> _Task item_: What is needed is an exact copy of every line from the one with "Allow cookies (453, 2544)" to the end of the entries below, without the pictures.

> _Records supplied_:
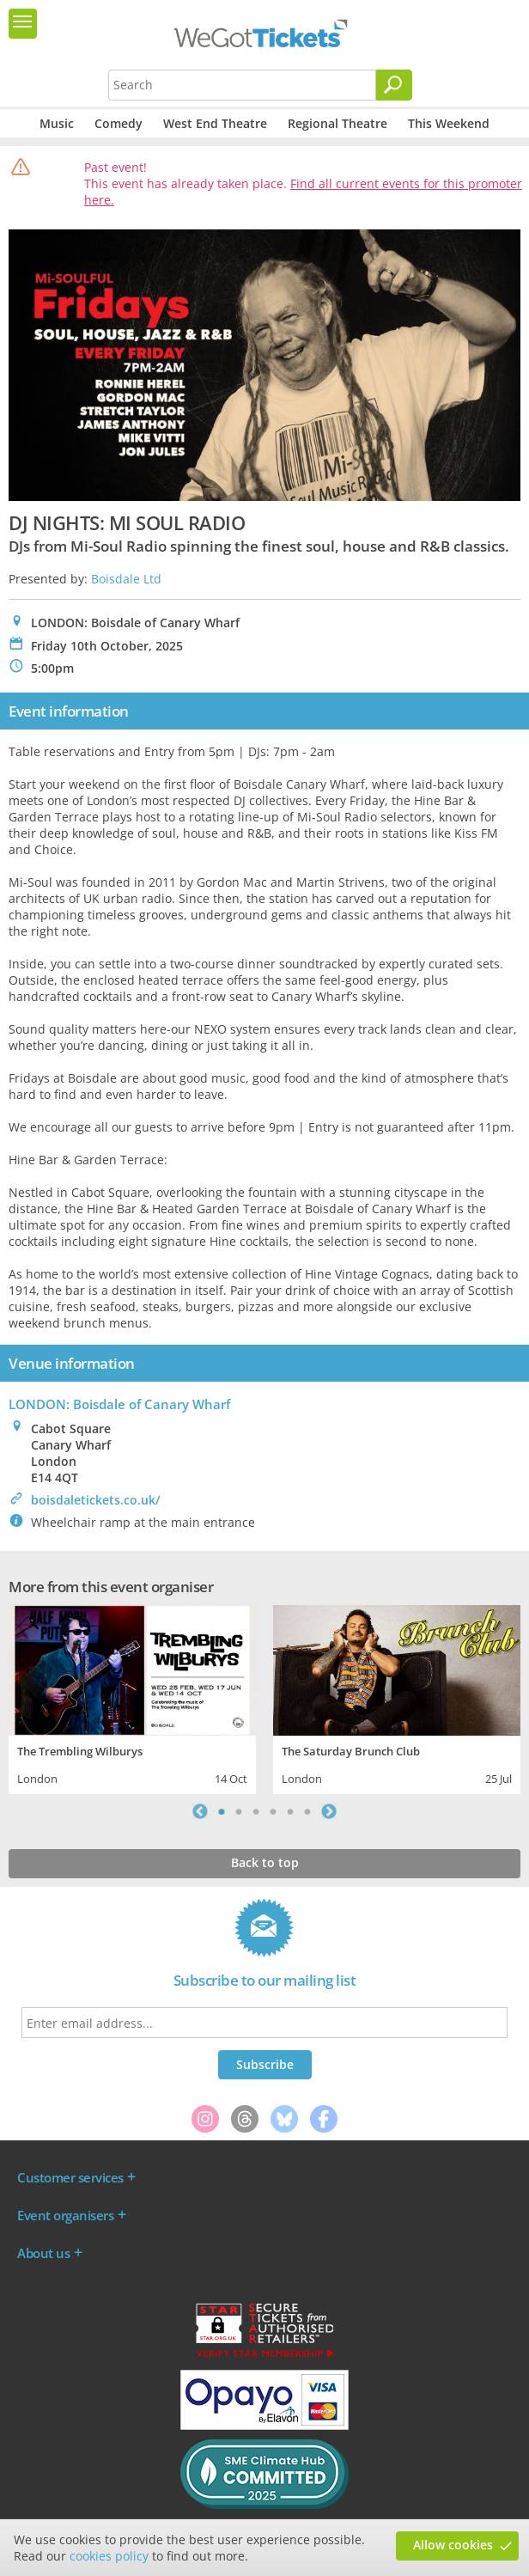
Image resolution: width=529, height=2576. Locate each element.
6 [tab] (307, 1811)
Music (57, 123)
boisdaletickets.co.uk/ (95, 1500)
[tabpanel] (132, 1697)
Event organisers (65, 2215)
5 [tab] (290, 1811)
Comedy (118, 123)
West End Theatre (215, 123)
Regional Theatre (337, 123)
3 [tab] (256, 1811)
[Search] (394, 85)
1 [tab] (221, 1811)
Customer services (70, 2177)
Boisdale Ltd (126, 579)
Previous (200, 1811)
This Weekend (448, 123)
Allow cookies (453, 2544)
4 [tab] (273, 1811)
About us (43, 2253)
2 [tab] (238, 1811)
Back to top (265, 1862)
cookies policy (109, 2556)
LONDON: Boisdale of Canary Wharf (119, 1404)
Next (328, 1811)
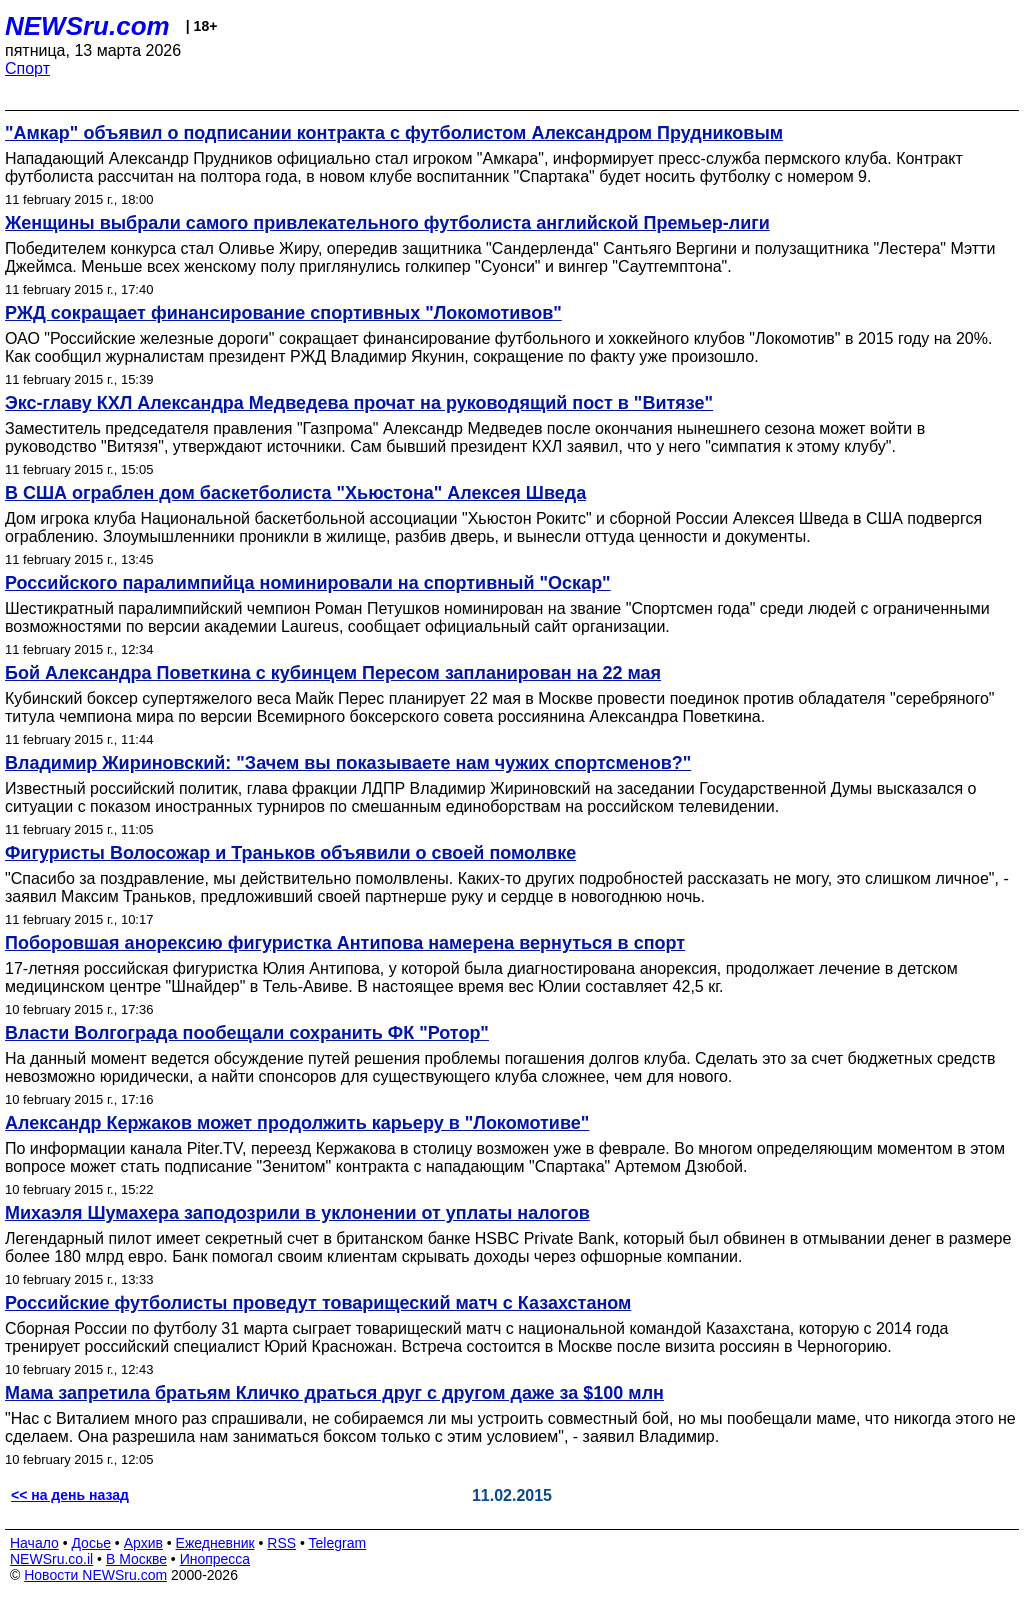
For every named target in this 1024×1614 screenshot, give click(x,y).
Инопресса (215, 1559)
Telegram (338, 1543)
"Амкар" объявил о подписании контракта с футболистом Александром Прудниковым (394, 133)
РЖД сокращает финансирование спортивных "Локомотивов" (283, 313)
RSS (281, 1543)
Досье (91, 1543)
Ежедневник (215, 1543)
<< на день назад (70, 1495)
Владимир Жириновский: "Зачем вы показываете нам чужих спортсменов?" (348, 763)
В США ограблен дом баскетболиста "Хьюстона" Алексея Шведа (295, 493)
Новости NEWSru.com (95, 1575)
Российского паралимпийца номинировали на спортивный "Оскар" (308, 583)
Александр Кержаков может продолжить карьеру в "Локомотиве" (297, 1123)
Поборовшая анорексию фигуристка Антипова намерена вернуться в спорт (345, 943)
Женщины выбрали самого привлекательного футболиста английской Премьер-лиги (387, 223)
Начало (34, 1543)
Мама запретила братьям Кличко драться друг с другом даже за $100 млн (334, 1393)
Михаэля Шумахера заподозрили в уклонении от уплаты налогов (297, 1213)
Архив (143, 1543)
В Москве (136, 1559)
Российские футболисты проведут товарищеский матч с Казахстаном (318, 1303)
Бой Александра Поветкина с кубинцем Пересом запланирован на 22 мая (333, 673)
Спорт (27, 68)
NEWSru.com (87, 26)
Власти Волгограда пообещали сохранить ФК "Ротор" (247, 1033)
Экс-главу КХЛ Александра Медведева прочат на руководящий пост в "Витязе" (359, 403)
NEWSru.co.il (51, 1559)
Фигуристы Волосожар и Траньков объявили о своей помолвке (290, 853)
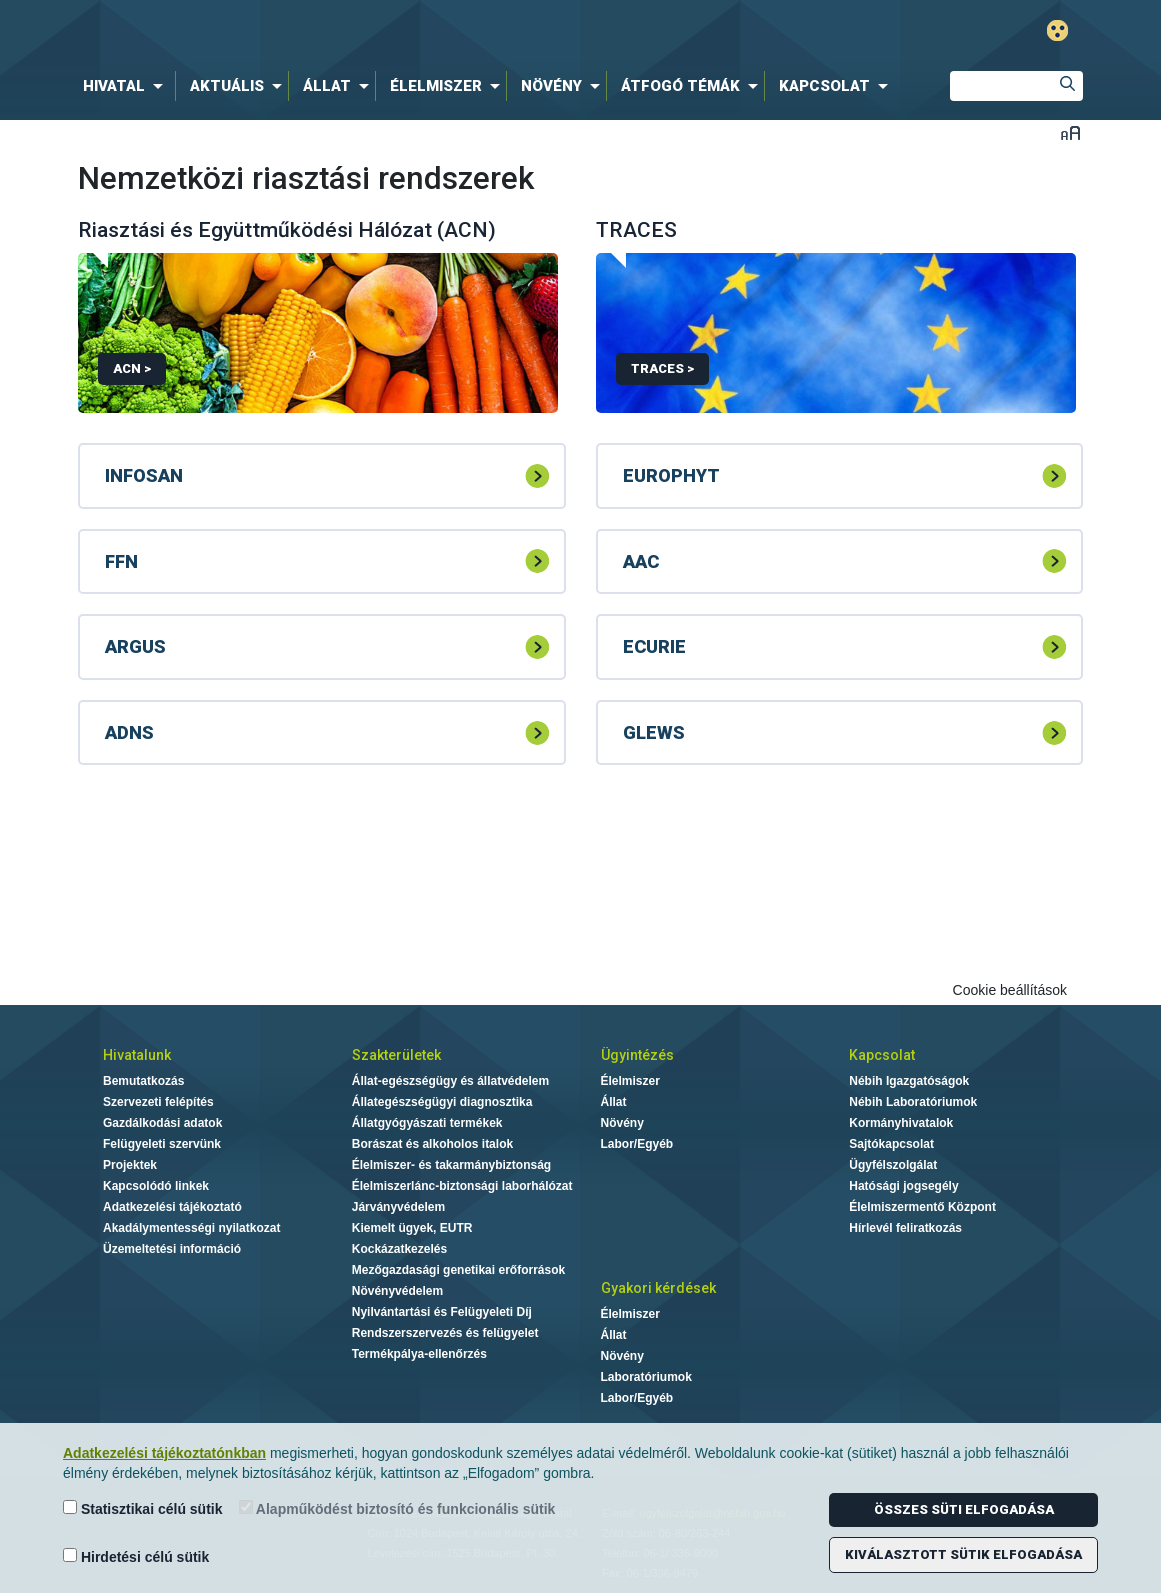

> _Solution for this problem_:
Allow cookies (453, 2544)
4 [tab] (273, 1811)
About us (43, 2253)
2 [tab] (238, 1811)
Back to top (265, 1862)
cookies policy (109, 2556)
LONDON: Boisdale of Canary Wharf (119, 1404)
Next (328, 1811)
For every named target in this 1024×1614 screenshot, give click(x,y).
Инопресса (215, 1559)
Telegram (338, 1543)
"Амкар" объявил о подписании контракта с футболистом Александром Прудниковым (394, 133)
РЖД сокращает финансирование спортивных "Локомотивов" (283, 313)
RSS (281, 1543)
Досье (91, 1543)
Ежедневник (215, 1543)
<< на день назад (70, 1495)
Владимир Жириновский: "Зачем вы показываете нам чужих спортсменов?" (348, 763)
В США ограблен дом баскетболиста "Хьюстона" Алексея Шведа (295, 493)
Новости NEWSru.com (95, 1575)
Российского паралимпийца номинировали на спортивный "Оскар" (308, 583)
Александр Кержаков может продолжить карьеру в "Локомотиве" (297, 1123)
Поборовшая анорексию фигуристка Антипова намерена вернуться в спорт (345, 943)
Женщины выбрали самого привлекательного футболиста английской Премьер-лиги (387, 223)
Начало (34, 1543)
Мама запретила братьям Кличко драться друг с другом даже за $100 млн (334, 1393)
Михаэля Шумахера заподозрили в уклонении от уплаты налогов (297, 1213)
Архив (143, 1543)
В Москве (136, 1559)
Российские футболисты проведут товарищеский матч с Казахстаном (318, 1303)
Бой Александра Поветкина с кубинцем Пересом запланирован на 22 мая (333, 673)
Спорт (27, 68)
NEWSru.com (87, 26)
Власти Волгограда пообещали сохранить ФК "Ротор" (247, 1033)
Экс-главу КХЛ Александра Медведева прочат на руководящий пост в "Витязе" (359, 403)
NEWSru.co.il (51, 1559)
Фигуристы Волосожар и Траньков объявили о своей помолвке (290, 853)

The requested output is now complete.